The only remaining question is whether the BAC evidence should nevertheless be admissible under the good-faith exception to the exclusionary rale because the blood draw, at the time it was taken, was deemed constitutional by our pre-McNeely precedent, State v. Netland, 762 N.W.2d 202 (Minn.2009), and State v. Shriner, 751 N.W.2d 538 (Minn.2008). In United States v. Davis, — U.S. —, —, 131 S.Ct. 2419, 2434, 180 L.Ed.2d 285 (2011), the United States Supreme Court held that “[ejvidence obtained during a search conducted in reasonable reliance on binding precedent is not subject to the exclusionary rule.” We adopted the Davis good-faith exception in State v. Lindquist, 869 N.W.2d 863, 866, 2015 WL 4928147 (Minn. Aug. 19, 2015). I dissented in Lindquist on the basis that the good-faith exception violates Minn. Const, art. I, § 8,4 see 869
*686N.W.2d at 868 (Page, J., dissenting), and I renew those sentiments here. The adoption of the good-faith exception mocks the constitutionally mandated guarantee of a “certain remedy in the laws” by leaving those whose rights have been violated by an illegal search without such a remedy. It also mocks the legislatively created remedy for illegal searches and seizures in Minn.Stat. § 626.21 (2014). See Lind-quist, 869 N.W.2d at 890 (Lillehaug, J., dissenting).
For these reasons, I respectfully dissent.
. While I disagree with the court's conclusion regarding the existence of exigent circumstances, I do agree with the court’s discussion in Part II.C regarding the court of appeals’ misplaced reliance on the seriousness of the offense being investigated and the fact that the accident scene and hospital were located in different counties.
. Stavish was charged with driving while impaired under Minn.Stat. § 169A.20, subd. 1(5) (2014), which defines impairment as an alcohol concentration of 0.08 or greater measured within 2 hours of the time of driving. I do not disagree with the court’s statement that this 2-hour window is relevant to the exigency analysis because collecting a blood sample within that window best ensures that the sample can be used to prove impairment. Cf. McNeely, - U.S. at -, 133 S.Ct. at 1563 (“While experts can work backwards from the [blood alcohol concentration] at the time the *684sample was taken to determine [blood alcohol concentration] at the time of the alleged offense, longer intervals may raise questions about the accuracy of the calculation.”).
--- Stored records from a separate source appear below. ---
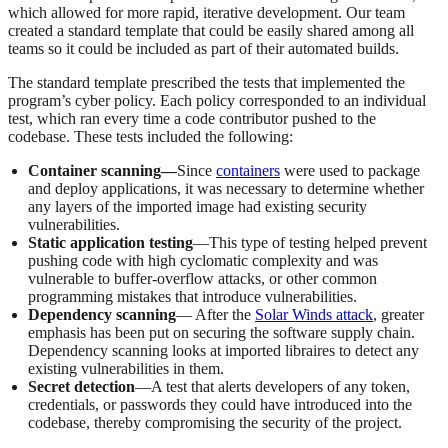
which allowed for more rapid, iterative development. Our team
created a standard template that could be easily shared among all
teams so it could be included as part of their automated builds.
The standard template prescribed the tests that implemented the
program’s cyber policy. Each policy corresponded to an individual
test, which ran every time a code contributor pushed to the
codebase. These tests included the following:
Container scanning—
Since
containers
were used to package
and deploy applications, it was necessary to determine whether
any layers of the imported image had existing security
vulnerabilities.
Static application testing
—This type of testing helped prevent
pushing code with high cyclomatic complexity and was
vulnerable to buffer-overflow attacks, or other common
programming mistakes that introduce vulnerabilities.
Dependency scanning
— After the
Solar Winds attack
, greater
emphasis has been put on securing the software supply chain.
Dependency scanning looks at imported libraires to detect any
existing vulnerabilities in them.
Secret detection
—A test that alerts developers of any token,
credentials, or passwords they could have introduced into the
codebase, thereby compromising the security of the project.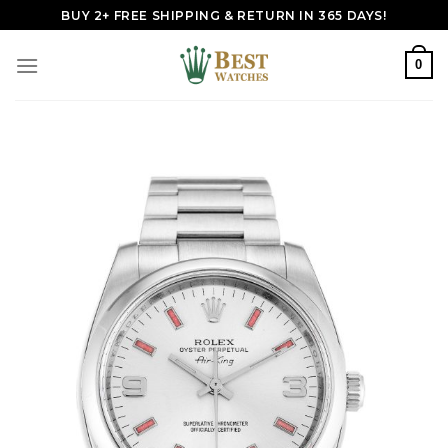
Skip
BUY 2+ FREE SHIPPING & RETURN IN 365 DAYS!
to
content
0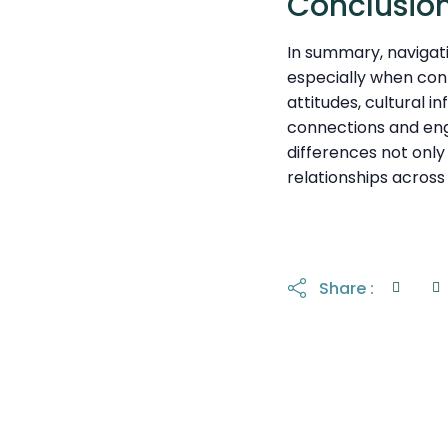
Conclusio
In summary, navigati
especially when con
attitudes, cultural 
connections and eng
differences not onl
relationships across 
Share :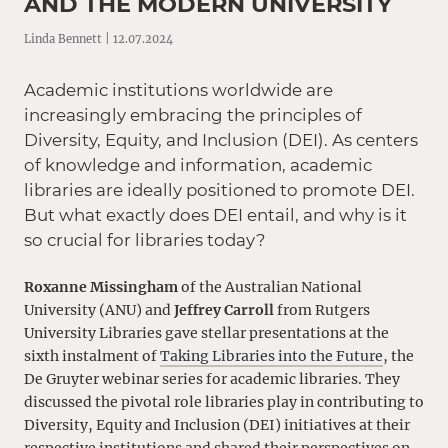
AND THE MODERN UNIVERSITY
Linda Bennett | 12.07.2024
Academic institutions worldwide are
increasingly embracing the principles of
Diversity, Equity, and Inclusion (DEI). As centers
of knowledge and information, academic
libraries are ideally positioned to promote DEI.
But what exactly does DEI entail, and why is it
so crucial for libraries today?
Roxanne Missingham
of the Australian National
University (ANU) and
Jeffrey Carroll
from Rutgers
University Libraries gave stellar presentations at the
sixth instalment of
Taking Libraries into the Future
, the
De Gruyter webinar series for academic libraries. They
discussed the pivotal role libraries play in contributing to
Diversity, Equity and Inclusion (DEI) initiatives at their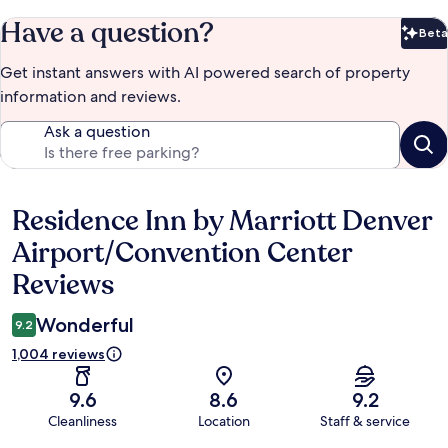
Have a question?
Beta
Bet
Get instant answers with AI powered search of property
information and reviews.
Ask a question
Residence Inn by Marriott Denver
Reviews
Airport/Convention Center
Reviews
Wonderful
9.2
1,004 reviews
9.6
8.6
9.2
Cleanliness
Location
Staff & service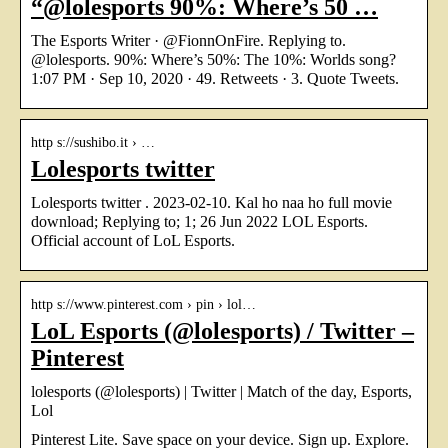
“@lolesports 90%: Where’s 50 …
The Esports Writer · @FionnOnFire. Replying to.
@lolesports. 90%: Where’s 50%: The 10%: Worlds song?
1:07 PM · Sep 10, 2020 · 49. Retweets · 3. Quote Tweets.
http s://sushibo.it › …
Lolesports twitter
Lolesports twitter . 2023-02-10. Kal ho naa ho full movie
download; Replying to; 1; 26 Jun 2022 LOL Esports.
Official account of LoL Esports.
http s://www.pinterest.com › pin › lol…
LoL Esports (@lolesports) / Twitter –
Pinterest
lolesports (@lolesports) | Twitter | Match of the day, Esports,
Lol
Pinterest Lite. Save space on your device. Sign up. Explore.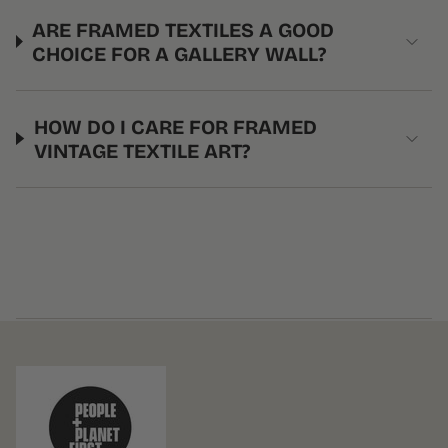
ARE FRAMED TEXTILES A GOOD
CHOICE FOR A GALLERY WALL?
HOW DO I CARE FOR FRAMED
VINTAGE TEXTILE ART?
. I note that the district court judge, who found that the State did not establish the existence of exigent circumstances, is in a better position than this court to understand how long it can take to obtain a telephonic warrant and to determine whether the State's arguments were credible.
. Article I, section 8, of the Minnesota Constitution provides:
Every person is entitled to a certain remedy in the laws for all injuries or wrongs which he may receive to his person, property or *686character, and to obtain justice freely and without purchase, completely and without denial, promptly and without delay, conformable to the laws.